_About this exercise:_ Your answer must be the exact lines from the one holding "Return results in" through the final line of the records below, both included, and nothing more.

[[ Study material, beginning ]]

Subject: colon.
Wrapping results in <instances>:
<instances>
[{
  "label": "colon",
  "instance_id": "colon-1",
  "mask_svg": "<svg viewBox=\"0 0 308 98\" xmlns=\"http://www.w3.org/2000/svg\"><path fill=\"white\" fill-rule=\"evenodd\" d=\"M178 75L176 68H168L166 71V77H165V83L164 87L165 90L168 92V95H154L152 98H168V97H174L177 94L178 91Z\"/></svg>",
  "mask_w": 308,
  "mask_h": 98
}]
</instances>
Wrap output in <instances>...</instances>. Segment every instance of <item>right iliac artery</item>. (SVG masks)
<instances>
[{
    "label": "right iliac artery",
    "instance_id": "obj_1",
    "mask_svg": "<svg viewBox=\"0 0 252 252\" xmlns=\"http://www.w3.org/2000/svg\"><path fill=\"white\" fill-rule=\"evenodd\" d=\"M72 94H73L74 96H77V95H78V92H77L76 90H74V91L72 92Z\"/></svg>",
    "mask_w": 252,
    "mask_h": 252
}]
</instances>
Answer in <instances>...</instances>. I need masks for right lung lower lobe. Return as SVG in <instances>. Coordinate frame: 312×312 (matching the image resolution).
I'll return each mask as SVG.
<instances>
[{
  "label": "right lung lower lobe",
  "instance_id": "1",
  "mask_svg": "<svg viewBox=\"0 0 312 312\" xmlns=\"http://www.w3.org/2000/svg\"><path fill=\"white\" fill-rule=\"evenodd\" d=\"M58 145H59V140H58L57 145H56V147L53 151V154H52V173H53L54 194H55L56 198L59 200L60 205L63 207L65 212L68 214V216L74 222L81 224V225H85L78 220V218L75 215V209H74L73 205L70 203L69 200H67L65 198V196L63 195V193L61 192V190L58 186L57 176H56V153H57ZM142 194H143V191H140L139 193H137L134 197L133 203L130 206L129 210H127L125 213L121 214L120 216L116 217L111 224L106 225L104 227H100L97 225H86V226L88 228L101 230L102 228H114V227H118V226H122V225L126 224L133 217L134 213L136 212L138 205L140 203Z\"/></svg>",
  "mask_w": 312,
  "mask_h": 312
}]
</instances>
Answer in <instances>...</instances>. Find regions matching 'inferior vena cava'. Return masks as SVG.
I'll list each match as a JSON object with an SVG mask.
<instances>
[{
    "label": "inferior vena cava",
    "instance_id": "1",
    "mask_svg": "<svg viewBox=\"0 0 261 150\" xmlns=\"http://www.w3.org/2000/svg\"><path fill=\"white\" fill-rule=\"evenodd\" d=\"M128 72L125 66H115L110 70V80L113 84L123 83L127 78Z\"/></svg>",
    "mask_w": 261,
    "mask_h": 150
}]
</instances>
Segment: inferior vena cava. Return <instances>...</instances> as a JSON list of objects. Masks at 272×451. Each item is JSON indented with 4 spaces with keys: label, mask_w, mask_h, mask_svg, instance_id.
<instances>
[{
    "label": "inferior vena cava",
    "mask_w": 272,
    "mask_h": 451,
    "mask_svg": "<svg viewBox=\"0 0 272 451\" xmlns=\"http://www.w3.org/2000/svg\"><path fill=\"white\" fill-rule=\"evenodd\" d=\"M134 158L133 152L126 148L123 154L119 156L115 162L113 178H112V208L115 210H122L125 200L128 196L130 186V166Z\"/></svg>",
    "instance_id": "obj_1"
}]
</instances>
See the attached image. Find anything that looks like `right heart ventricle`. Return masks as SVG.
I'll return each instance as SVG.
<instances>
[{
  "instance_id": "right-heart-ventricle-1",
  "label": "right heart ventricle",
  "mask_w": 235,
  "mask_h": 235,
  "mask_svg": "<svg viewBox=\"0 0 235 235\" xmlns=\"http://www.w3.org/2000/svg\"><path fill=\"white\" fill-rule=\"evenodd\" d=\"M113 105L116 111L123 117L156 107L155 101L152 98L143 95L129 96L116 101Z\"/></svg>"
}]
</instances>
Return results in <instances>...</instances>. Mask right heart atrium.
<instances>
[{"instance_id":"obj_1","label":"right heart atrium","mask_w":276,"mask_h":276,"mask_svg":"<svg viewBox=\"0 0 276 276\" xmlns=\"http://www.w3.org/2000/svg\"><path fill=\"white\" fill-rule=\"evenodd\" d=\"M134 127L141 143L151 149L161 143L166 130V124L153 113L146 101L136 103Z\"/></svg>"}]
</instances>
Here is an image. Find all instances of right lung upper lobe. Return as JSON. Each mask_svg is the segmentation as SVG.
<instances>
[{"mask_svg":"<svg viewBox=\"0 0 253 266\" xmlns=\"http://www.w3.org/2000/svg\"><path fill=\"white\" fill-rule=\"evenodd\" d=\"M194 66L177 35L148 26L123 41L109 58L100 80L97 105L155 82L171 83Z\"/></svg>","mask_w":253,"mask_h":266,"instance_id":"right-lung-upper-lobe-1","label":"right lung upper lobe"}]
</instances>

[[ Study material, end ]]

_Answer section:_
Return results in <instances>...</instances>. Mask right heart atrium.
<instances>
[{"instance_id":"obj_1","label":"right heart atrium","mask_w":276,"mask_h":276,"mask_svg":"<svg viewBox=\"0 0 276 276\" xmlns=\"http://www.w3.org/2000/svg\"><path fill=\"white\" fill-rule=\"evenodd\" d=\"M134 127L141 143L151 149L161 143L166 130V124L153 113L146 101L136 103Z\"/></svg>"}]
</instances>
Here is an image. Find all instances of right lung upper lobe. Return as JSON. Each mask_svg is the segmentation as SVG.
<instances>
[{"mask_svg":"<svg viewBox=\"0 0 253 266\" xmlns=\"http://www.w3.org/2000/svg\"><path fill=\"white\" fill-rule=\"evenodd\" d=\"M194 66L177 35L148 26L123 41L109 58L100 80L97 105L155 82L171 83Z\"/></svg>","mask_w":253,"mask_h":266,"instance_id":"right-lung-upper-lobe-1","label":"right lung upper lobe"}]
</instances>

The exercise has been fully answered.